### EXERCISE AIM:
Return each entry word for word. Leave the images out.

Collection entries
====================

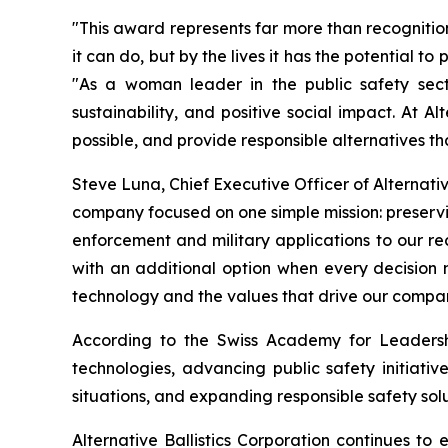
"This award represents far more than recognitio
it can do, but by the lives it has the potential t
"As a woman leader in the public safety secto
sustainability, and positive social impact. At 
possible, and provide responsible alternatives t
Steve Luna, Chief Executive Officer of Alternativ
company focused on one simple mission: preservin
enforcement and military applications to our 
with an additional option when every decision
technology and the values that drive our compa
According to the Swiss Academy for Leadership
technologies, advancing public safety initiativ
situations, and expanding responsible safety solu
Alternative Ballistics Corporation continues t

====================

### OUTPUT OF THE EXERCISE:
"This award represents far more than recognitio
it can do, but by the lives it has the potential t
"As a woman leader in the public safety secto
sustainability, and positive social impact. At 
possible, and provide responsible alternatives t
Steve Luna, Chief Executive Officer of Alternativ
company focused on one simple mission: preservin
enforcement and military applications to our 
with an additional option when every decision
technology and the values that drive our compa
According to the Swiss Academy for Leadership
technologies, advancing public safety initiativ
situations, and expanding responsible safety solu
Alternative Ballistics Corporation continues t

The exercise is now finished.